▶ EXERCISE PROMPT
Starting with the first line below, extract each line through the one that contains "цвета по каталогу компании. Створки", inclusive, excluding pictures.

▶ EXCERPTED DATA
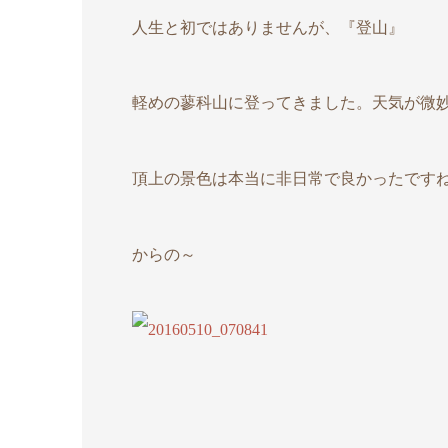
人生と初ではありませんが、『登山』
軽めの蓼科山に登ってきました。天気が微
頂上の景色は本当に非日常で良かったですね(*
からの～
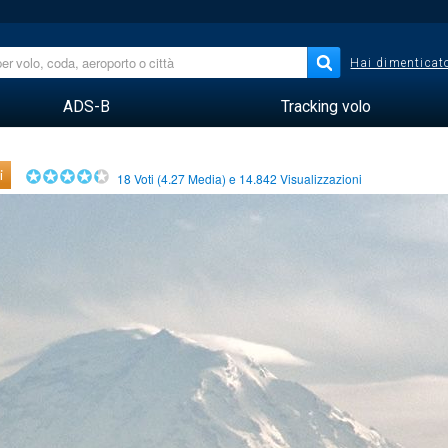
Hai dimenticato
ADS-B
Tracking volo
i
18
Voti (
4.27
Media) e
14.842
Visualizzazioni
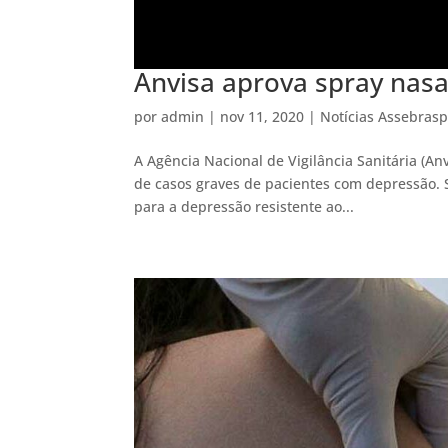
Anvisa aprova spray nas
por
admin
|
nov 11, 2020
|
Notícias Assebras
A Agência Nacional de Vigilância Sanitária (An
de casos graves de pacientes com depressão. 
para a depressão resistente ao...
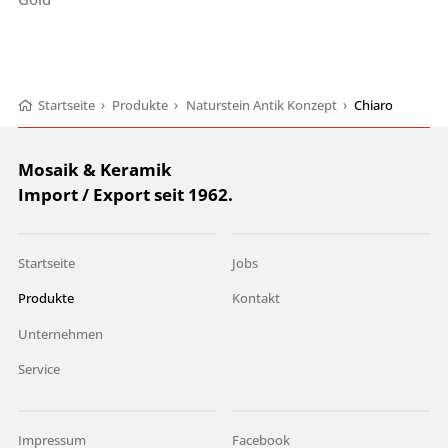
Startseite
›
Produkte
›
Naturstein Antik Konzept
›
Chiaro
Mosaik & Keramik
Import / Export seit 1962.
Startseite
Jobs
Produkte
Kontakt
Unternehmen
Service
Impressum
Facebook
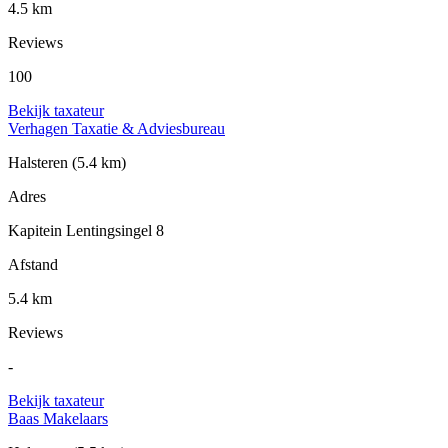
4.5 km
Reviews
100
Bekijk taxateur
Verhagen Taxatie & Adviesbureau
Halsteren
(5.4 km)
Adres
Kapitein Lentingsingel 8
Afstand
5.4 km
Reviews
-
Bekijk taxateur
Baas Makelaars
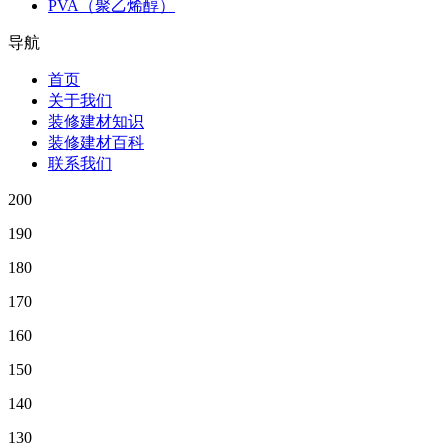
PVA（聚乙烯醇）
导航
首页
关于我们
装修建材知识
装修建材百科
联系我们
200
190
180
170
160
150
140
130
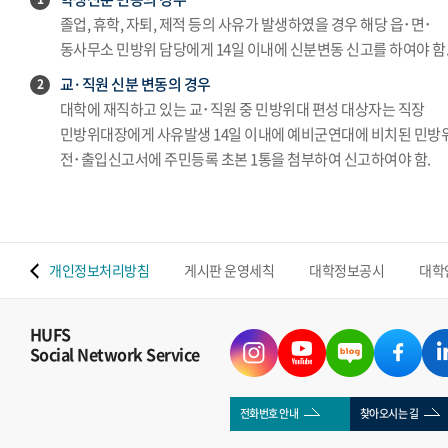
졸업, 휴학, 자퇴, 제적 등의 사유가 발생하였을 경우 해당 읍･면･
동사무소 민방위 담당에게 14일 이내에 신분변동 신고를 하여야 함
교·직원 신분 변동의 경우
2
대학에 재직하고 있는 교･직원 중 민방위대 편성 대상자는 직장
민방위대장에게 사유발생 14일 이내에 예비군연대에 비치된 민방
전･출입신고서에 주민등록 초본 1통을 첨부하여 신고하여야 함.
 맵
개인정보처리방침
게시판 운영세칙
대학정보공시
대학
HUFS
Social Network Service
전화번호 안내
찾아오시는 길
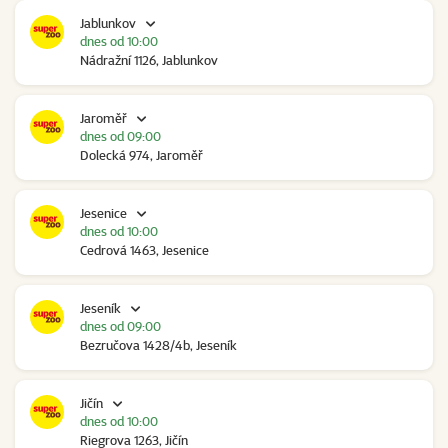
Jablunkov
dnes od 10:00
Nádražní 1126, Jablunkov
Jaroměř
dnes od 09:00
Dolecká 974, Jaroměř
Jesenice
dnes od 10:00
Cedrová 1463, Jesenice
Jeseník
dnes od 09:00
Bezručova 1428/4b, Jeseník
Jičín
dnes od 10:00
Riegrova 1263, Jičín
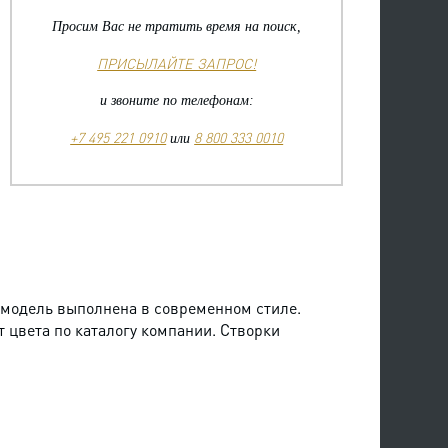
Просим Вас не тратить время на поиск,
ПРИСЫЛАЙТЕ ЗАПРОС!
и звоните по телефонам:
+7 495 221 0910
8 800 333 0010
или
я модель выполнена в современном стиле.
 цвета по каталогу компании. Створки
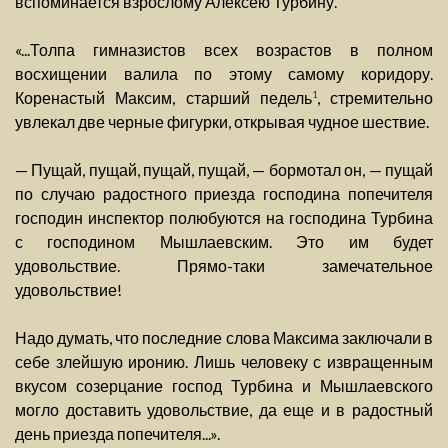
вспоминается взрослому Алексею Турбину.
«...Толпа гимназистов всех возрастов в полном
восхищении валила по этому самому коридору.
Коренастый Максим, старший педель
, стремительно
1
увлекал две черные фигурки, открывая чудное шествие.
— Пущай, пущай, пущай, пущай, — бормотал он, — пущай
по случаю радостного приезда господина попечителя
господин инспектор полюбуются на господина Турбина
с господином Мышлаевским. Это им будет
удовольствие. Прямо-таки замечательное
удовольствие!
Надо думать, что последние слова Максима заключали в
себе злейшую иронию. Лишь человеку с извращенным
вкусом созерцание господ Турбина и Мышлаевского
могло доставить удовольствие, да еще и в радостный
день приезда попечителя...».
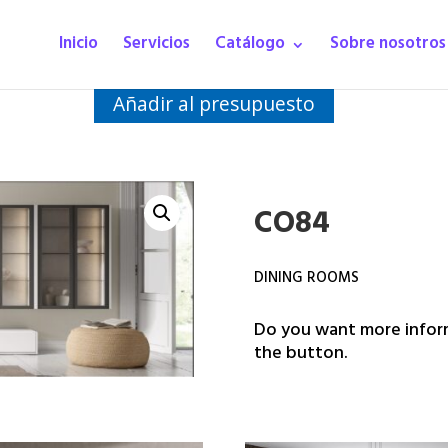
Inicio
Servicios
Catálogo
Sobre nosotros
Añadir al presupuesto
CO84
DINING ROOMS
Do you want more inform
the button.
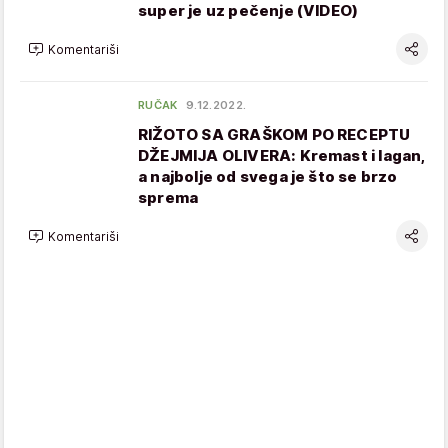
super je uz pečenje (VIDEO)
Komentariši
RUČAK
9.12.2022.
RIŽOTO SA GRAŠKOM PO RECEPTU
DŽEJMIJA OLIVERA: Kremast i lagan,
a najbolje od svega je što se brzo
sprema
Komentariši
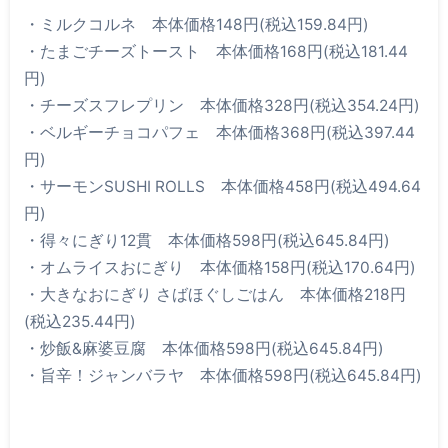
・
ミルクコルネ
本体価格148円
(税込159.84円)
・
たまごチーズトースト
本体価格168円
(税込181.44
円)
・
チーズスフレプリン
本体価格328円
(税込354.24円)
・
ベルギーチョコパフェ
本体価格368円
(税込397.44
円)
・
サーモンSUSHI ROLLS
本体価格458円
(税込494.64
円)
・
得々にぎり12貫
本体価格598円
(税込645.84円)
・
オムライスおにぎり
本体価格158円
(税込170.64円)
・
大きなおにぎり さばほぐしごはん
本体価格218円
(税込235.44円)
・
炒飯&麻婆豆腐
本体価格598円
(税込645.84円)
・
旨辛！ジャンバラヤ
本体価格598円
(税込645.84円)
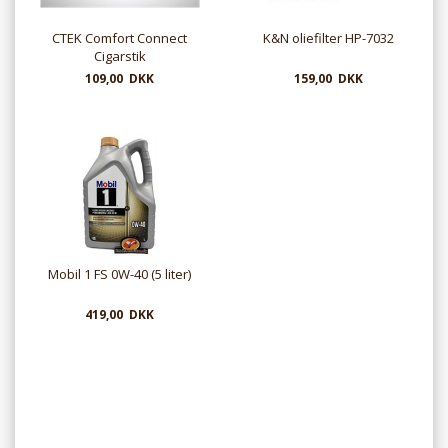
CTEK Comfort Connect
K&N oliefilter HP-7032
Cigarstik
109,00 DKK
159,00 DKK
Mobil 1 FS 0W-40 (5 liter)
419,00 DKK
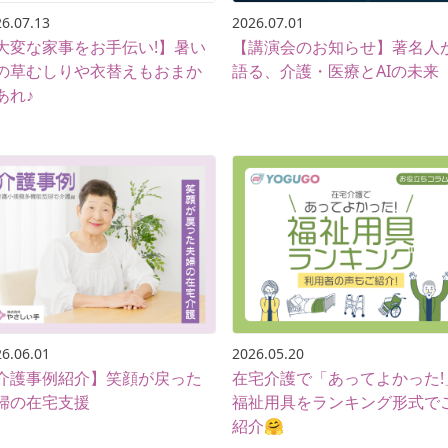
6.07.13
2026.07.01
大変な家事をお手伝い!】暑い
【講演会のお知らせ】著名人
の草むしりや衣替えもおまか
語る、介護・医療とAIの未来
あれ♪
6.06.01
2026.05.20
介護事例紹介】笑顔が戻った
在宅介護で「あってよかった!
婦の在宅支援
福祉用具をランキング形式で
紹介🤗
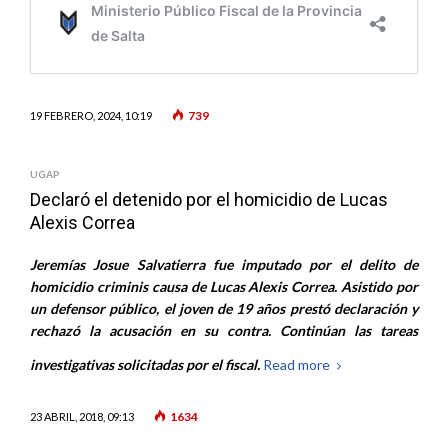
739
19 FEBRERO, 2024, 10:19
UGAP
Declaró el detenido por el homicidio de Lucas
Alexis Correa
Jeremías Josue Salvatierra fue imputado por el delito de
homicidio criminis causa de Lucas Alexis Correa. Asistido por
un defensor público, el joven de 19 años prestó declaración y
rechazó la acusación en su contra. Continúan las tareas
investigativas solicitadas por el fiscal.
Read more
1634
23 ABRIL, 2018, 09:13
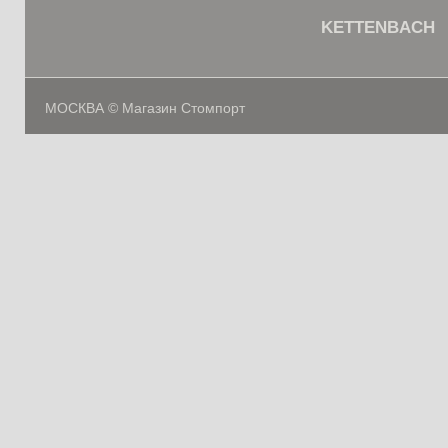
KETTENBACH
МОСКВА © Магазин Стомпорт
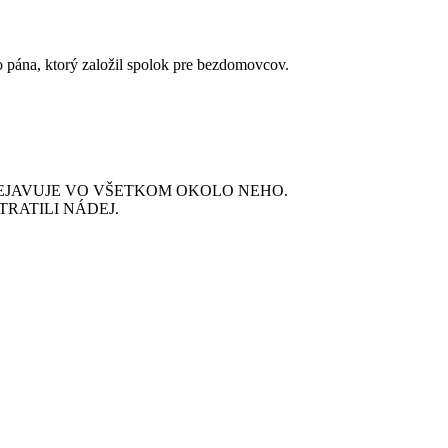
o pána, ktorý založil spolok pre bezdomovcov.
REJAVUJE VO VŠETKOM OKOLO NEHO.
TRATILI NÁDEJ.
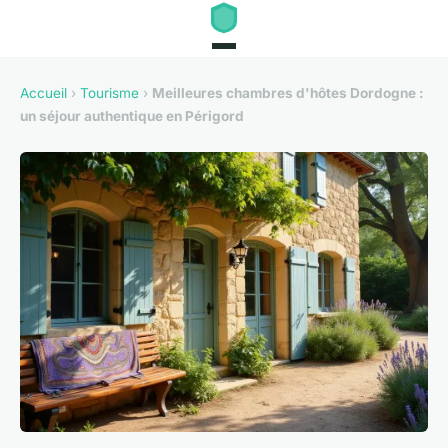
Accueil
›
Tourisme
›
Meilleures chambres d'hôtes Dordogne :
un séjour authentique en Périgord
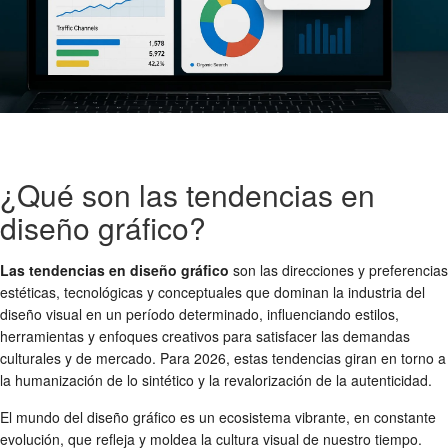
¿Qué son las tendencias en
diseño gráfico?
Las tendencias en diseño gráfico
son las direcciones y preferencias
estéticas, tecnológicas y conceptuales que dominan la industria del
diseño visual en un período determinado, influenciando estilos,
herramientas y enfoques creativos para satisfacer las demandas
culturales y de mercado. Para 2026, estas tendencias giran en torno a
la humanización de lo sintético y la revalorización de la autenticidad.
El mundo del diseño gráfico es un ecosistema vibrante, en constante
evolución, que refleja y moldea la cultura visual de nuestro tiempo.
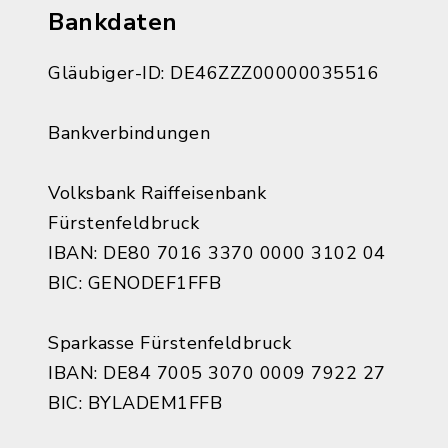
Bankdaten
Gläubiger-ID: DE46ZZZ00000035516
Bankverbindungen
Volksbank Raiffeisenbank
Fürstenfeldbruck
IBAN: DE80 7016 3370 0000 3102 04
BIC: GENODEF1FFB
Sparkasse Fürstenfeldbruck
IBAN: DE84 7005 3070 0009 7922 27
BIC: BYLADEM1FFB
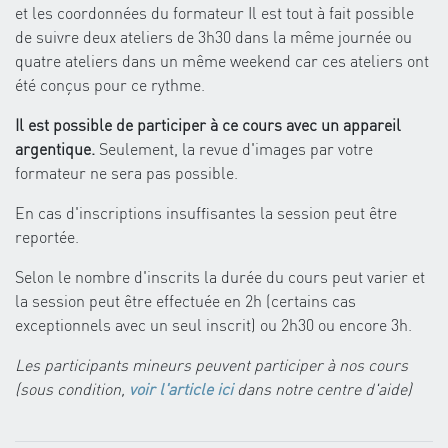
et les coordonnées du formateur Il est tout à fait possible
de suivre deux ateliers de 3h30 dans la même journée ou
quatre ateliers dans un même weekend car ces ateliers ont
été conçus pour ce rythme.
Il est possible de participer à ce cours avec un appareil
argentique.
Seulement, la revue d'images par votre
formateur ne sera pas possible.
En cas d'inscriptions insuffisantes la session peut être
reportée.
Selon le nombre d'inscrits la durée du cours peut varier et
la session peut être effectuée en 2h (certains cas
exceptionnels avec un seul inscrit) ou 2h30 ou encore 3h.
Les participants mineurs peuvent participer à nos cours
(sous condition,
voir l'article ici
dans notre centre d'aide)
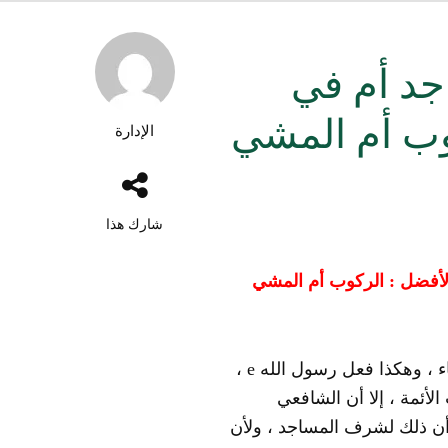
اجد أم في
كوب أم المشي
الإدارة
شارك هذا
 الأفضل : الركوب أم المشي
ء ، وهكذا فعل رسول الله
e
،
أئمة ، إلا أن الشافعي
 أن ذلك لشرف المساجد ، ولأن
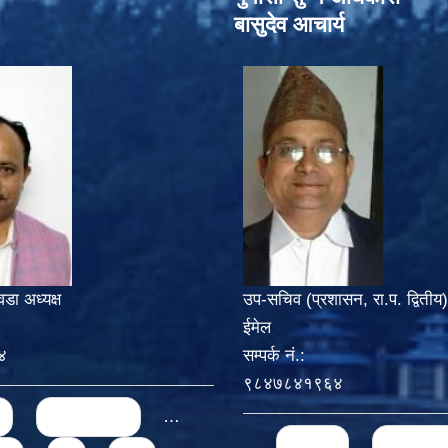
बासुदेव आचार्य
वडा अध्यक्ष
उप-सचिव (प्रशासन, रा.प. द्वितीय)
ईमेल
४
सम्पर्क नं.:
९८४७८४१९६४
‹ previous
…
Pages
« first
‹ previo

▶ COMPLETED TASK
人生と初ではありませんが、『登山』
軽めの蓼科山に登ってきました。天気が微
頂上の景色は本当に非日常で良かったですね(*
からの～
Hai dimenticato
ADS-B
Tracking volo
i
18
Voti (
4.27
Media) e
14.842
Visualizzazioni
Anvisa aprova spray nas
por
admin
|
nov 11, 2020
|
Notícias Assebras
A Agência Nacional de Vigilância Sanitária (An
de casos graves de pacientes com depressão. 
para a depressão resistente ao...
Startseite
›
Produkte
›
Naturstein Antik Konzept
›
Chiaro
Mosaik & Keramik
Import / Export seit 1962.
Startseite
Jobs
Produkte
Kontakt
Unternehmen
Service
Impressum
Facebook
4.5 km
Reviews
100
Bekijk taxateur
Verhagen Taxatie & Adviesbureau
Halsteren
(5.4 km)
Adres
Kapitein Lentingsingel 8
Afstand
5.4 km
Reviews
-
Bekijk taxateur
Baas Makelaars
PVA（聚乙烯醇）
导航
首页
关于我们
装修建材知识
装修建材百科
联系我们
200
190
180
170
160
150
140
130
졸업, 휴학, 자퇴, 제적 등의 사유가 발생하였을 경우 해당 읍･면･
동사무소 민방위 담당에게 14일 이내에 신분변동 신고를 하여야 함
교·직원 신분 변동의 경우
2
대학에 재직하고 있는 교･직원 중 민방위대 편성 대상자는 직장
민방위대장에게 사유발생 14일 이내에 예비군연대에 비치된 민방
전･출입신고서에 주민등록 초본 1통을 첨부하여 신고하여야 함.
 맵
개인정보처리방침
게시판 운영세칙
대학정보공시
대학
HUFS
Social Network Service
전화번호 안내
찾아오시는 길
Jablunkov
dnes od 10:00
Nádražní 1126, Jablunkov
Jaroměř
dnes od 09:00
Dolecká 974, Jaroměř
Jesenice
dnes od 10:00
Cedrová 1463, Jesenice
Jeseník
dnes od 09:00
Bezručova 1428/4b, Jeseník
Jičín
dnes od 10:00
Riegrova 1263, Jičín
Просим Вас не тратить время на поиск,
ПРИСЫЛАЙТЕ ЗАПРОС!
и звоните по телефонам:
+7 495 221 0910
8 800 333 0010
или
я модель выполнена в современном стиле.
 цвета по каталогу компании. Створки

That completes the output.